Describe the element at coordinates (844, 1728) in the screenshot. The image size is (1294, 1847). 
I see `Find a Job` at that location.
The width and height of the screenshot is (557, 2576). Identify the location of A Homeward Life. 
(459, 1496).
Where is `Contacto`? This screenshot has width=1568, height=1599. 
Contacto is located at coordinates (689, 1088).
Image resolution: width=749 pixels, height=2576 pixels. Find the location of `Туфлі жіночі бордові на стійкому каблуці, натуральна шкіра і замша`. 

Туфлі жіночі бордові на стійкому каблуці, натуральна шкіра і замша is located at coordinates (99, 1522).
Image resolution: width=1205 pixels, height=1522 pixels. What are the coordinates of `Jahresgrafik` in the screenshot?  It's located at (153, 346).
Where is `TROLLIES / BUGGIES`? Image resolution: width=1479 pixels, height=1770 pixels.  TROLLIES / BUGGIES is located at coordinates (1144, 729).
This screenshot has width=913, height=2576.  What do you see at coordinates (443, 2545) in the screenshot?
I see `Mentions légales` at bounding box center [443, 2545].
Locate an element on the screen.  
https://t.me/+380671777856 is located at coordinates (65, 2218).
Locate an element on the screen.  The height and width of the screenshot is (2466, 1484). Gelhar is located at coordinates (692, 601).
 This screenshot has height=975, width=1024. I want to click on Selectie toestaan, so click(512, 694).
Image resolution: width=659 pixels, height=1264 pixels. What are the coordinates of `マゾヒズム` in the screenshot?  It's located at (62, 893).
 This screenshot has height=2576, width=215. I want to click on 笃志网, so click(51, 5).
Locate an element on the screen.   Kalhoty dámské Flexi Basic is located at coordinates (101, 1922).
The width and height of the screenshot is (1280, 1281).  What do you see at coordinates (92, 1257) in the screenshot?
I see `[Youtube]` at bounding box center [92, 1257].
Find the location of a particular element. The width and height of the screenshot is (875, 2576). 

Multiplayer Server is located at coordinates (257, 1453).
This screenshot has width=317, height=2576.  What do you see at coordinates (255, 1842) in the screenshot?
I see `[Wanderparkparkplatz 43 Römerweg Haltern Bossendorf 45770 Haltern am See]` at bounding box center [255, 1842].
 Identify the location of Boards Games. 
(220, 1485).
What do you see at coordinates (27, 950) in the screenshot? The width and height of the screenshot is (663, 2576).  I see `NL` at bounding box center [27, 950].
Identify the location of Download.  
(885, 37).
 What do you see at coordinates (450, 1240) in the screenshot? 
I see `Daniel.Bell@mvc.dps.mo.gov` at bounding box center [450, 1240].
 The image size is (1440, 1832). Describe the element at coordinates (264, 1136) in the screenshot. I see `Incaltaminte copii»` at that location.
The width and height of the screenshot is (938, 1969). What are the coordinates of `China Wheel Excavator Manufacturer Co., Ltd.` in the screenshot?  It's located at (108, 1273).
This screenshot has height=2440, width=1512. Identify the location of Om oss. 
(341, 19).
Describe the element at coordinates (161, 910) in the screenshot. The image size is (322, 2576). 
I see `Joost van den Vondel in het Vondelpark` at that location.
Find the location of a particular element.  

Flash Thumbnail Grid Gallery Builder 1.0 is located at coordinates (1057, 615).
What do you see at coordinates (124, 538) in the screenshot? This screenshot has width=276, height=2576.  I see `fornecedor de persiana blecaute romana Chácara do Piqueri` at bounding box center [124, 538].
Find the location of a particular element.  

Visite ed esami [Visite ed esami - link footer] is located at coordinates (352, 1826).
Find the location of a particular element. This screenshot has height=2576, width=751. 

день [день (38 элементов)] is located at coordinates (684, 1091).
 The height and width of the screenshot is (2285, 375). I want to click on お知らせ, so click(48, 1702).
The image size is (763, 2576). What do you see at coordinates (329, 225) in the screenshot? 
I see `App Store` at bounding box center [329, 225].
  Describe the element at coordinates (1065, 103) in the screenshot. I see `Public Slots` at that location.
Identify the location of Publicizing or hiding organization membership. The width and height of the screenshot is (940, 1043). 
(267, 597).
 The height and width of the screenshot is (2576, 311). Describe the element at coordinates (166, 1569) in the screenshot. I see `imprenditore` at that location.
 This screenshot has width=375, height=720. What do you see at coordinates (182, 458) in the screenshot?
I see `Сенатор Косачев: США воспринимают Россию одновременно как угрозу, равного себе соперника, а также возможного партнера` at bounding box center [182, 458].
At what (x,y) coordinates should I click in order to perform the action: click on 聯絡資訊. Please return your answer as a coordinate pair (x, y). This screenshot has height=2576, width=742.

### Task to carry out
Transcribe all of the data exactly, leaving no line out.

### Solution to the problem
Describe the element at coordinates (844, 1728) in the screenshot. The image size is (1294, 1847). 
I see `Find a Job` at that location.
The width and height of the screenshot is (557, 2576). Identify the location of A Homeward Life. 
(459, 1496).
Where is `Contacto`? This screenshot has width=1568, height=1599. 
Contacto is located at coordinates (689, 1088).
Image resolution: width=749 pixels, height=2576 pixels. Find the location of `Туфлі жіночі бордові на стійкому каблуці, натуральна шкіра і замша`. 

Туфлі жіночі бордові на стійкому каблуці, натуральна шкіра і замша is located at coordinates (99, 1522).
Image resolution: width=1205 pixels, height=1522 pixels. What are the coordinates of `Jahresgrafik` in the screenshot?  It's located at (153, 346).
Where is `TROLLIES / BUGGIES`? Image resolution: width=1479 pixels, height=1770 pixels.  TROLLIES / BUGGIES is located at coordinates (1144, 729).
This screenshot has width=913, height=2576.  What do you see at coordinates (443, 2545) in the screenshot?
I see `Mentions légales` at bounding box center [443, 2545].
Locate an element on the screen.  
https://t.me/+380671777856 is located at coordinates (65, 2218).
Locate an element on the screen.  The height and width of the screenshot is (2466, 1484). Gelhar is located at coordinates (692, 601).
 This screenshot has height=975, width=1024. I want to click on Selectie toestaan, so click(512, 694).
Image resolution: width=659 pixels, height=1264 pixels. What are the coordinates of `マゾヒズム` in the screenshot?  It's located at (62, 893).
 This screenshot has height=2576, width=215. I want to click on 笃志网, so click(51, 5).
Locate an element on the screen.   Kalhoty dámské Flexi Basic is located at coordinates (101, 1922).
The width and height of the screenshot is (1280, 1281).  What do you see at coordinates (92, 1257) in the screenshot?
I see `[Youtube]` at bounding box center [92, 1257].
Find the location of a particular element. The width and height of the screenshot is (875, 2576). 

Multiplayer Server is located at coordinates (257, 1453).
This screenshot has width=317, height=2576.  What do you see at coordinates (255, 1842) in the screenshot?
I see `[Wanderparkparkplatz 43 Römerweg Haltern Bossendorf 45770 Haltern am See]` at bounding box center [255, 1842].
 Identify the location of Boards Games. 
(220, 1485).
What do you see at coordinates (27, 950) in the screenshot? The width and height of the screenshot is (663, 2576).  I see `NL` at bounding box center [27, 950].
Identify the location of Download.  
(885, 37).
 What do you see at coordinates (450, 1240) in the screenshot? 
I see `Daniel.Bell@mvc.dps.mo.gov` at bounding box center [450, 1240].
 The image size is (1440, 1832). Describe the element at coordinates (264, 1136) in the screenshot. I see `Incaltaminte copii»` at that location.
The width and height of the screenshot is (938, 1969). What are the coordinates of `China Wheel Excavator Manufacturer Co., Ltd.` in the screenshot?  It's located at (108, 1273).
This screenshot has height=2440, width=1512. Identify the location of Om oss. 
(341, 19).
Describe the element at coordinates (161, 910) in the screenshot. The image size is (322, 2576). 
I see `Joost van den Vondel in het Vondelpark` at that location.
Find the location of a particular element.  

Flash Thumbnail Grid Gallery Builder 1.0 is located at coordinates (1057, 615).
What do you see at coordinates (124, 538) in the screenshot? This screenshot has width=276, height=2576.  I see `fornecedor de persiana blecaute romana Chácara do Piqueri` at bounding box center [124, 538].
Find the location of a particular element.  

Visite ed esami [Visite ed esami - link footer] is located at coordinates (352, 1826).
Find the location of a particular element. This screenshot has height=2576, width=751. 

день [день (38 элементов)] is located at coordinates (684, 1091).
 The height and width of the screenshot is (2285, 375). I want to click on お知らせ, so click(48, 1702).
The image size is (763, 2576). What do you see at coordinates (329, 225) in the screenshot? 
I see `App Store` at bounding box center [329, 225].
  Describe the element at coordinates (1065, 103) in the screenshot. I see `Public Slots` at that location.
Identify the location of Publicizing or hiding organization membership. The width and height of the screenshot is (940, 1043). 
(267, 597).
 The height and width of the screenshot is (2576, 311). Describe the element at coordinates (166, 1569) in the screenshot. I see `imprenditore` at that location.
 This screenshot has width=375, height=720. What do you see at coordinates (182, 458) in the screenshot?
I see `Сенатор Косачев: США воспринимают Россию одновременно как угрозу, равного себе соперника, а также возможного партнера` at bounding box center [182, 458].
At what (x,y) coordinates should I click in order to perform the action: click on 聯絡資訊. Please return your answer as a coordinate pair (x, y). This screenshot has height=2576, width=742.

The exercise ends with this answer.